In php, use preg_quote()

Kimvais
in PHP, preg_quote() should be used
duckyflip
No, in PHP you should use `preg_quote`. `addslashes` is used for escape strings used in SQL.
Bart Kiers
Thanks, corrected
Kimvais
A: 

In Java, use Pattern.quote() or "\\Qprotected part\\E" if you want to do it manually.

Aaron Digulla
+3  A: 

Many regex flavors have a utility method that automatically escapes meta characters. Java does this using Pattern.quote(String) and PHP has a similar function: preg_quote(string).

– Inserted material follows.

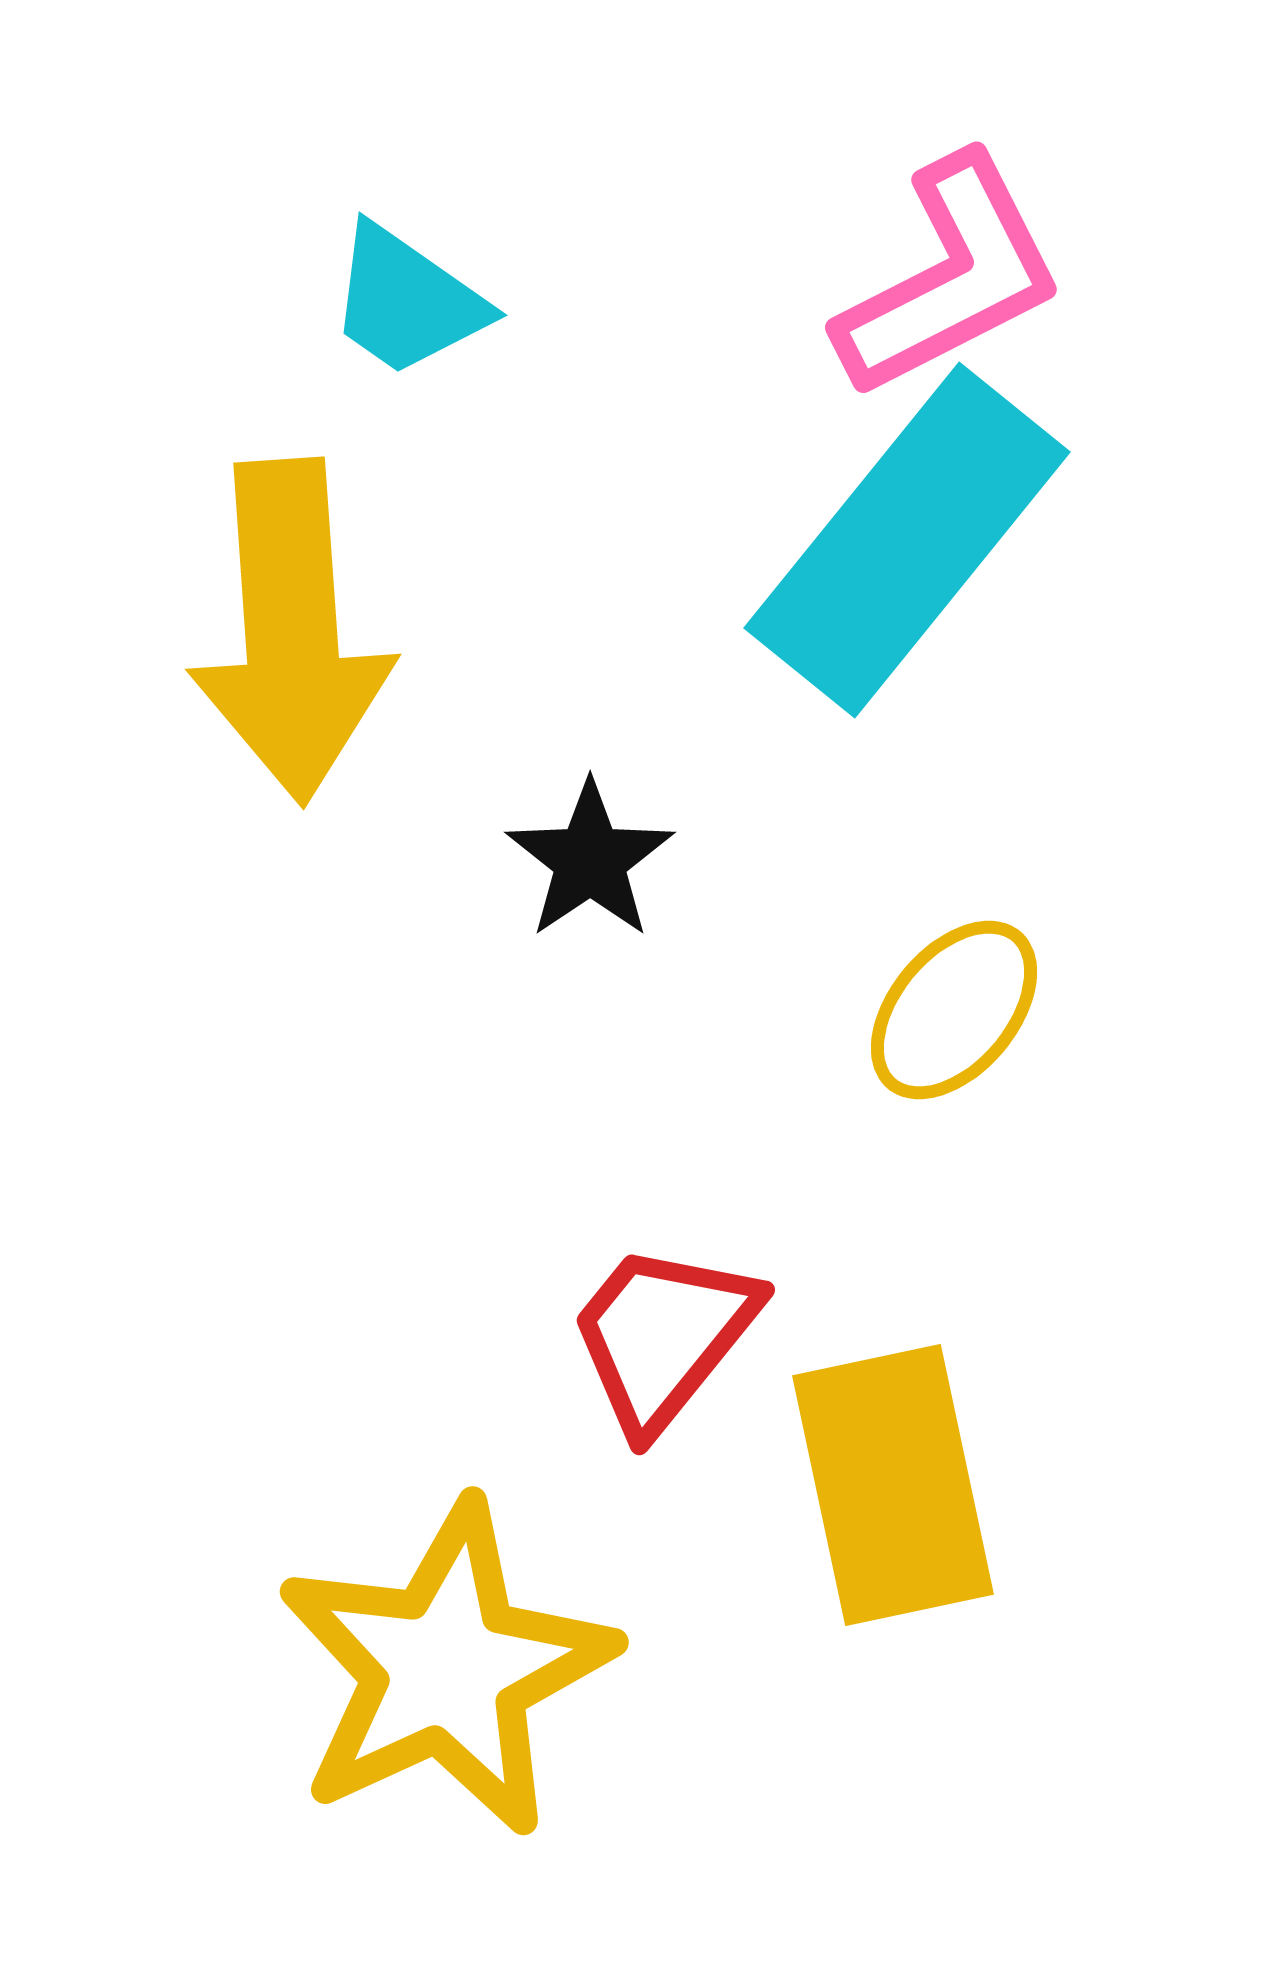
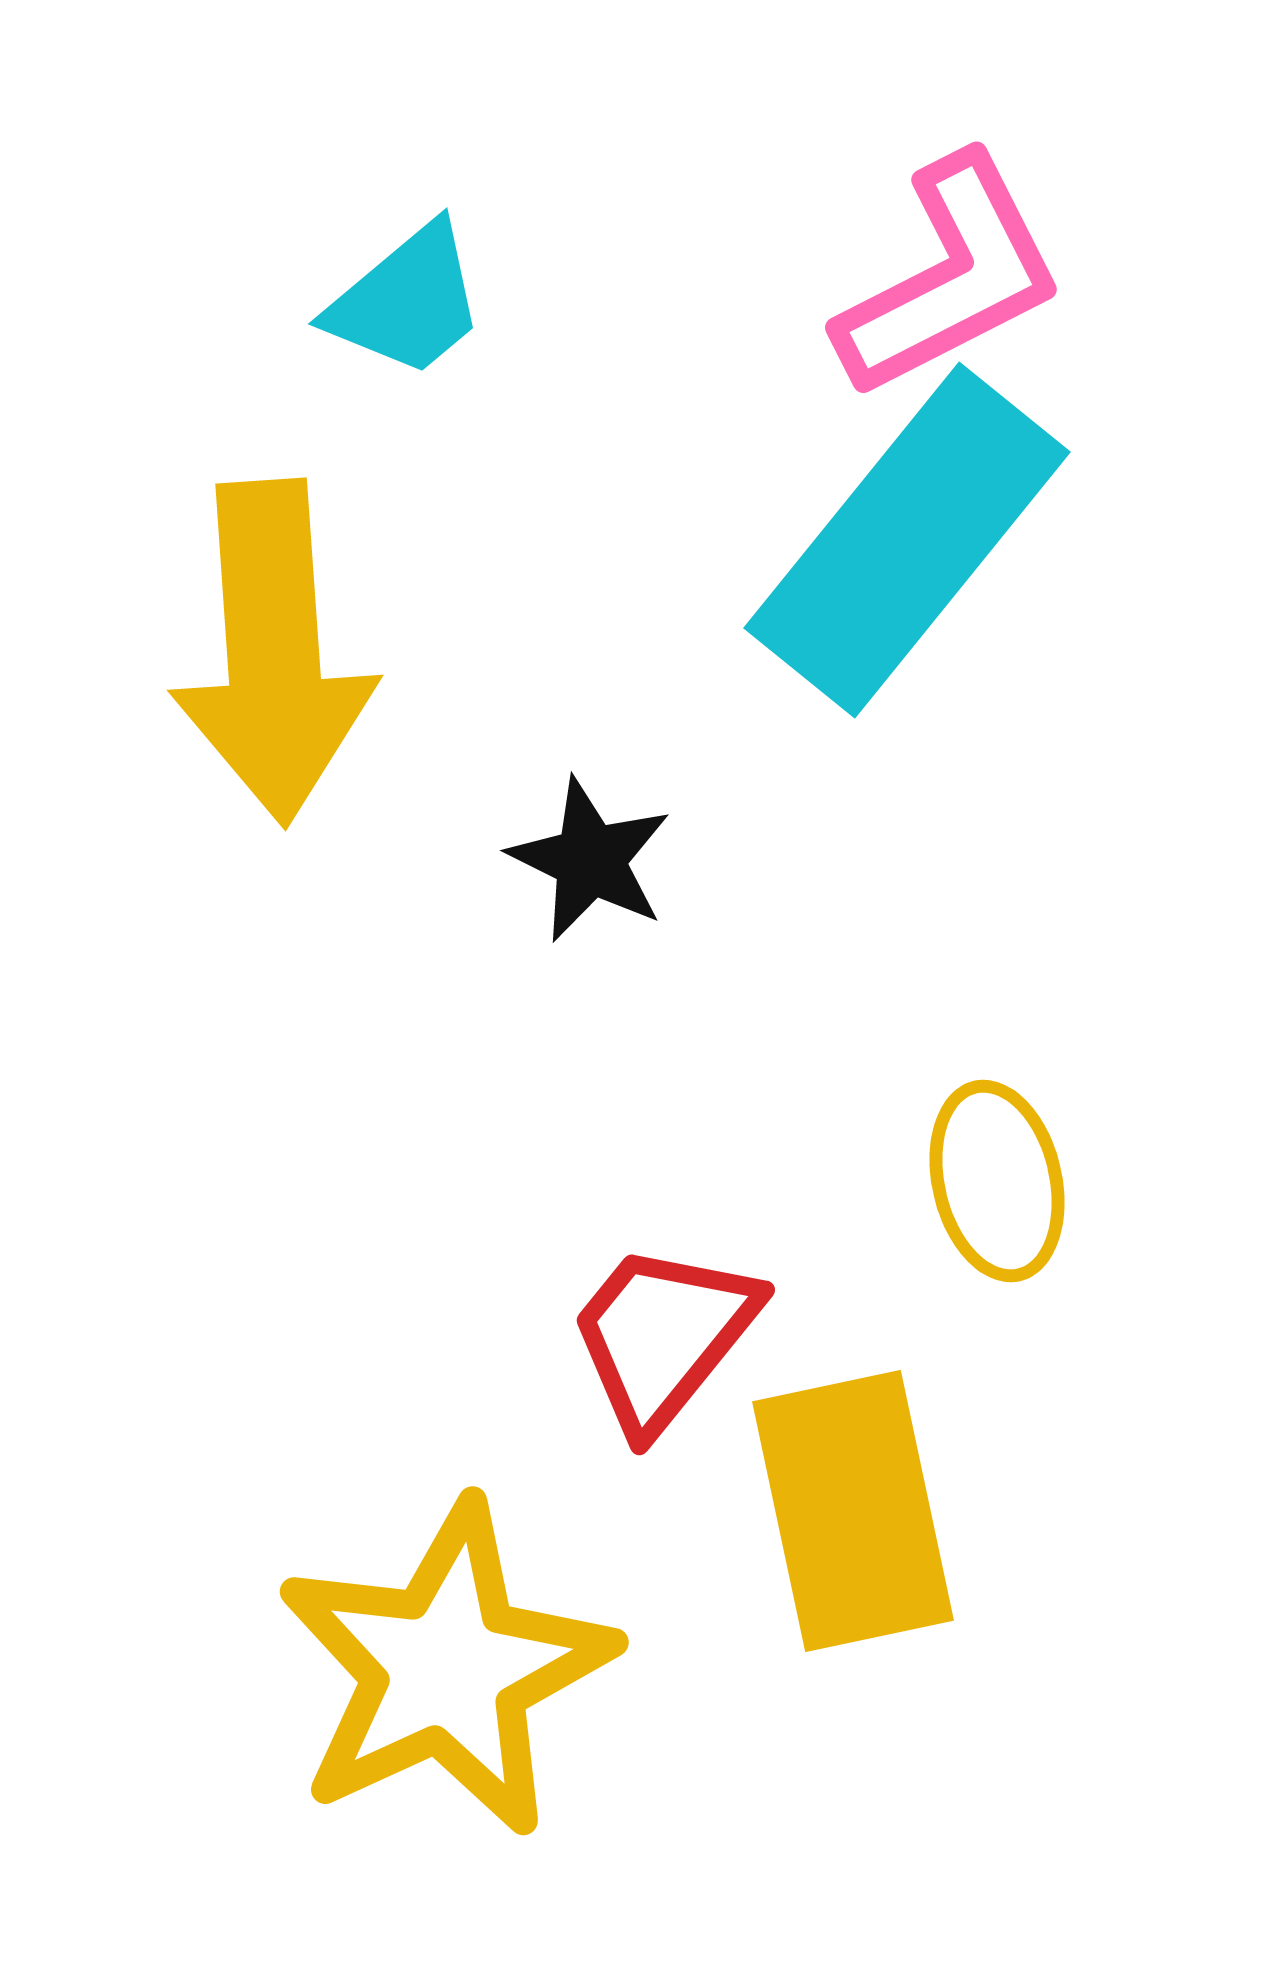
cyan trapezoid: rotated 75 degrees counterclockwise
yellow arrow: moved 18 px left, 21 px down
black star: rotated 12 degrees counterclockwise
yellow ellipse: moved 43 px right, 171 px down; rotated 53 degrees counterclockwise
yellow rectangle: moved 40 px left, 26 px down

Many PCRE implementations also support the \Q and \E escape sequences. \Q will let the regex engine interpret all characters after it as plain literals until the next \E.

Example:

a\Q+*\Eb+

will match the string a+*bbb.

Bart Kiers
it was exactly what I was searching for (too bad I did not found it by myself), unfortunately, seems not be recognize in C# |ArgumentException : Unrecognized escape sequence \Q.
camous
Then you're out of luck. According http://www.regular-expressions.info/characters.html, only the JGsoft engine, Perl, PHP and Java support `\Q..\E`. Looks like you will need Regex.Escape (as you yourself already mentioned).
Bart Kiers
@camous - this isn't supported by .net according to http://www.regular-expressions.info/refflavors.html . Presumably, you'll have to build the string anyway, so `Regex.Escape` doesn't complicate it too much.
Kobi
Yes finaly I use Regex.Escape for this purpose. will be ok but a bit disapointed of this lacking functionnality. thanks
camous
A: 

Replace [[\]\^\-\\\/?*+$().|] with \$& (backslash followed by $&, the matched string) with the global flag on.